Monitors
Configure HTTP health checks to detect outages and latency issues automatically.
A monitor is an HTTP health check that BlameTrail runs on a recurring schedule. Each monitor belongs to a service and watches a single endpoint, recording the response status code, response time, and whether the check passed or failed.
Creating a monitor
- Navigate to Monitors and click Add Monitor.
- Configure the following fields:
| Field | Required | Description |
|---|---|---|
| Service | Yes | The service this monitor belongs to. |
| URL | Yes | The endpoint to check (e.g., https://api.example.com/health). |
| HTTP Method | Yes | The request method — GET, POST, HEAD, PUT, PATCH, or DELETE. |
| Expected Status | Yes | The HTTP status code that counts as a passing check (e.g., 200). |
| Interval | Yes | How often to run the check, in seconds. |
| Latency Threshold | Yes | Maximum acceptable response time in milliseconds. Responses slower than this are recorded as latency failures. |
| Headers | No | Custom HTTP headers to include with each request (e.g., authentication tokens). |
- Click Save. The monitor starts checking immediately.
How checks work
A background worker pings the configured URL at the specified interval. For each check, BlameTrail records:
- Status code — The HTTP response code returned by the endpoint.
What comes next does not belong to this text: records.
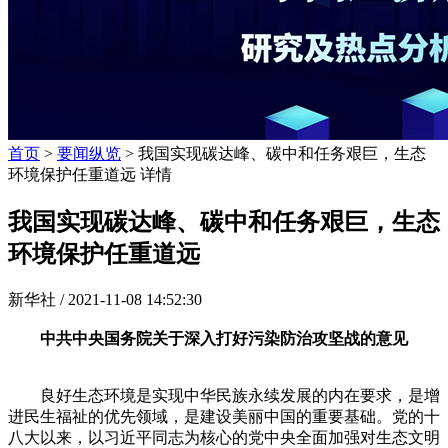
首页
>
要闻纵览
> 我国实现碳达峰、碳中和任务艰巨，生态
环境保护任重道远 详情
我国实现碳达峰、碳中和任务艰巨，生态
环境保护任重道远
新华社 /
2021-11-08 14:52:30
中共中央国务院关于深入打好污染防治攻坚战的意见
良好生态环境是实现中华民族永续发展的内在要求，是增
进民生福祉的优先领域，是建设美丽中国的重要基础。党的十
八大以来，以习近平同志为核心的党中央全面加强对生态文明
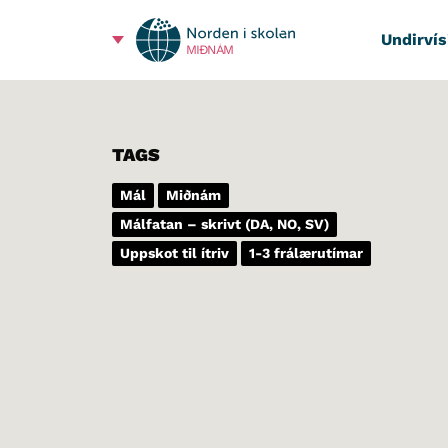
Undirvís
MIÐNÁM
TAGS
Mál
Miðnám
Málfatan – skrivt (DA, NO, SV)
Uppskot til ítriv
1-3 frálærutímar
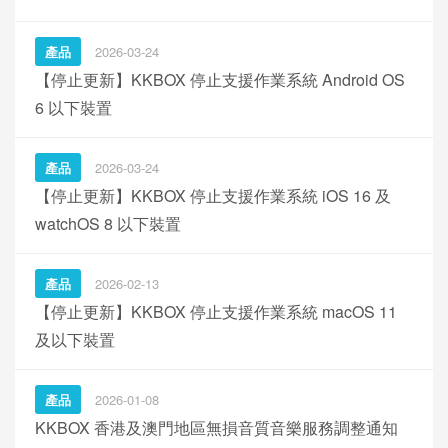
產品
2026-03-24
【停止更新】KKBOX 停止支援作業系統 Android OS
6 以下裝置
產品
2026-03-24
【停止更新】KKBOX 停止支援作業系統 iOS 16 及
watchOS 8 以下裝置
產品
2026-02-13
【停止更新】KKBOX 停止支援作業系統 macOS 11
及以下裝置
產品
2026-01-08
KKBOX 香港及澳門地區無損音質音樂服務調整通知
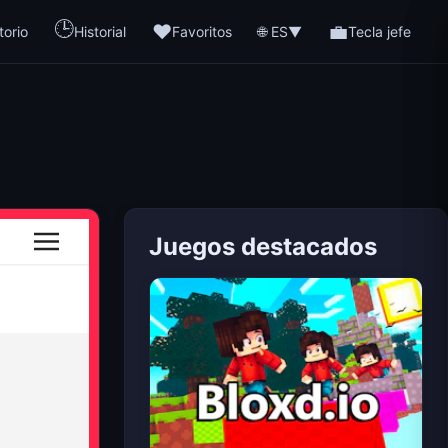
🕒
❤️
💼
🌐 ES
torio
Historial
Favoritos
▼
Tecla jefe
Juegos destacados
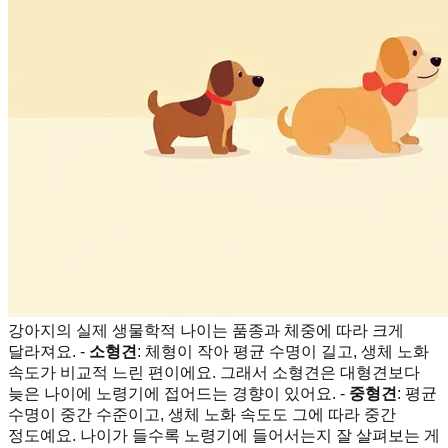
강아지의 실제 생물학적 나이는 품종과 체중에 따라 크게
달라져요. -
소형견
: 체형이 작아 평균 수명이 길고, 생체 노화
속도가 비교적 느린 편이에요. 그래서 소형견은 대형견보다
늦은 나이에 노령기에 접어드는 경향이 있어요. -
중형견
: 평균
수명이 중간 수준이고, 생체 노화 속도도 그에 따라 중간
정도예요. 나이가 들수록 노령기에 들어서는지 잘 살펴보는 게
- Latency — The response time in milliseconds.
- Result — Pass or fail, based on whether the status code matches the expected value and the latency is within the threshold.
A check fails if:
- The endpoint returns a status code that does not match the expected value (availability failure).
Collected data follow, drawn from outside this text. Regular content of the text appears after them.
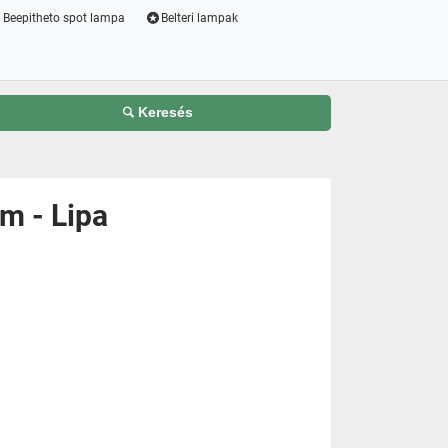
Beepitheto spot lampa
Belteri lampak
Keresés
m - Lipa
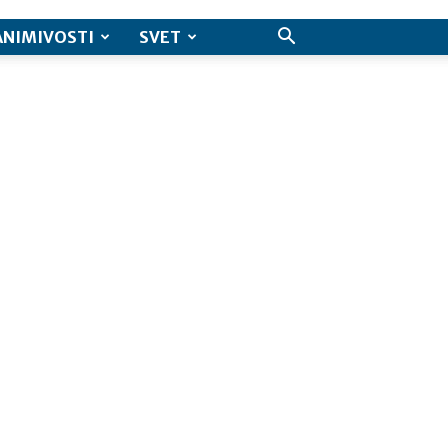
ANIMIVOSTI
SVET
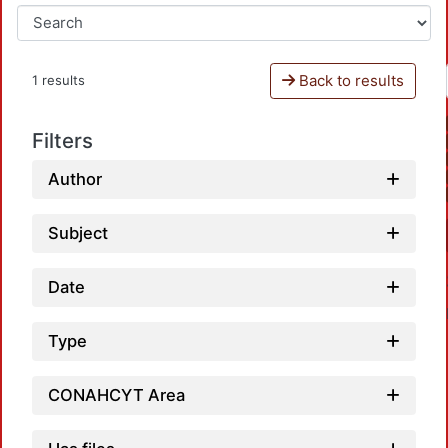
Back to results
1 results
Filters
Author
Subject
Date
Type
CONAHCYT Area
- The response time exceeds the latency threshold (latency failure).
- The endpoint is unreachable or the connection times out (availability failure).
After 3 consecutive failures of the same type, BlameTrail automatically creates an incident. See Incidents for details on incident creation and resolution.
Pausing a monitor
You can pause a monitor by setting it to inactive. This stops all scheduled checks without deleting the monitor or its history. To resume, set the monitor back to active.
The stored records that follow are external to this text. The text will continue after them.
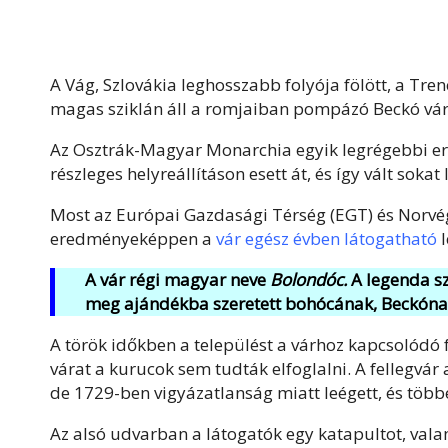
A Vág, Szlovákia leghosszabb folyója fölött, a Tre
magas sziklán áll a romjaiban pompázó Beckó vár
Az Osztrák-Magyar Monarchia egyik legrégebbi erő
részleges helyreállításon esett át, és így vált sokat
Most az Európai Gazdasági Térség (EGT) és Norvé
eredményeképpen a
vár egész évben látogatható
l
A vár régi magyar neve
Bolondóc.
A legenda sz
meg ajándékba szeretett bohócának, Beckóna
A török időkben a települést a várhoz kapcsolódó f
várat a kurucok sem tudták elfoglalni. A fellegvá
de 1729-ben vigyázatlanság miatt leégett, és többé
Az alsó udvarban a látogatók egy katapultot, valam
Pausing is useful during planned maintenance windows or when an endpoint is intentionally offline.
Monitor detail page
The monitor detail page shows:
- Current status — Whether the monitor is passing or failing.
- Check history — A timeline of recent checks with status codes, latency values, and pass/fail results.
- Active incidents — Any open incidents linked to this monitor.
Use the check history to identify patterns — intermittent failures, gradual latency increases, or specific time windows where problems occur.